If we are going to do a child allowance, it does not make sense to retain an EITC structure that varies payments based on the number of children you have. The child-related aspects of the EITC should instead be redirected into the flat child allowance amount.

What this means is that instead of having four EITC amounts (one for 0, 1, 2, and 3 children), there should be just one EITC amount that pays out the same benefit to all qualifying families regardless of the number of children they have. One easy way to do that would just be to say that, going forward, all qualifying earners will receive EITC payments equal to the current 2-child amounts regardless of the number of children they have.

3. The child allowance should not phase out.

Under this proposal, the child allowance phases out at a rate of 5 percent for earnings over $75,000 for single taxpayers and $110,000 for married taxpayers. There is no reason to phase the benefits out like this and there are many good reasons not to.

The purpose of a child allowance, among other things, is to ensure that when all families have children their disposable incomes increase, all else equal. This makes sure that having a child does not dramatically reduce their standard of living and that they remain at least somewhat on par with similarly-situated adults who do not have children.
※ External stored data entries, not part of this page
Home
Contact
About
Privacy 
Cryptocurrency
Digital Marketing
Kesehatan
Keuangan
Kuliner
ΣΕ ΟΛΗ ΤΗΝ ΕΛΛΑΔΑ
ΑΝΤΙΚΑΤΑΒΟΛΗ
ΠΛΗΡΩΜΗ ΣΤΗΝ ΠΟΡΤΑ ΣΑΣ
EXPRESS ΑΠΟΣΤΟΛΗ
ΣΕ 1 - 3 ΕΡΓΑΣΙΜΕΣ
So, for instance, a high-income family with two adults and no children should have less household income than a high-income family with two adults and one child who should also have less household income than a high-income family with two adults and two children, and so on. This is because the households with more children have to stretch their household income across more people.

The only way to achieve horizontal equality between families with different numbers of children is to ensure that as the number of children increases, so too does a family’s disposable household income.
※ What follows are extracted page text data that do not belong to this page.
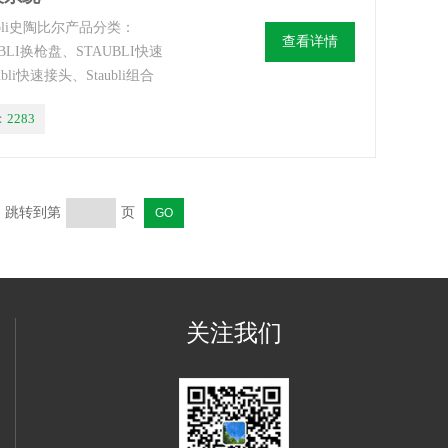
aubli史陶比尔产品分类：
查看详情
BLI换枪盘、STAUBLI快速
li快速接头、Staubli组合
：
2283
页 跳转到第
页
关注我们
The purpose of doing a phaseout is presumably to raise (or save) more money. But imposing a 5 percent surcharge tax only on high-income families with children is not a good way to do that. Instead, a child allowance plan should just raise taxes on all high-earning families regardless of how many children they have. This would raise the same money while also ensuring that high-earners with more children have more disposable household income than high-earners with less children.

Lastly, phasing out is going to make benefits administration far more complicated. People are going to have to submit income estimates in advance. If those estimates are too low, they’ll have to pay some back. The bureaucratic trouble just is not worth it.

4. Do not vary payment amounts.

The proposal currently would only make payments to people whose benefit amount is expected to exceed their income tax liability. So presumably the way this would work is you would estimate your federal income tax in advance and then communicate that estimate to the Treasury. Then the Treasury would give you monthly payments only if your child allowance benefits exceeded your estimated tax.

This is a completely unnecessary and unhelpful bureaucratic approach. Instead everyone should receive their $300 or $250 a month and pay their taxes normally. This achieves the same net outcome without requiring a complex upfront system of estimating taxes and income.

Even if you maintain the phase out (contrary to my advice in step 3), you should still not vary the payment amounts. Instead, there should be a special tax clawback starting at $75,000 of income for single filers and $110,000 for married filers that mimics the proposed phaseout. This way the means-testing is handled on the tax side, not the benefits administration side. It would be so much simpler to do it like this and having everyone receive the same monthly check is likely to secure much more support for the program in the long run.